### Problem to solve
All of the records that follow need to be copied word for word, without the pictures.

### Working data
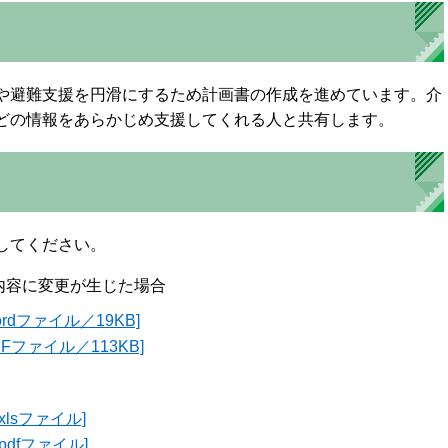
や避難支援を円滑にするため計画書の作成を進めています。介
どの情報をあらかじめ支援してくれる人と共有します。
してください。
内容に変更が生じた場合
rdファイル／19KB]
Fファイル／113KB]
lsファイル]
pdfファイル]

### Result for this exercise
や避難支援を円滑にするため計画書の作成を進めています。介
どの情報をあらかじめ支援してくれる人と共有します。
してください。
内容に変更が生じた場合
rdファイル／19KB]
Fファイル／113KB]
lsファイル]
pdfファイル]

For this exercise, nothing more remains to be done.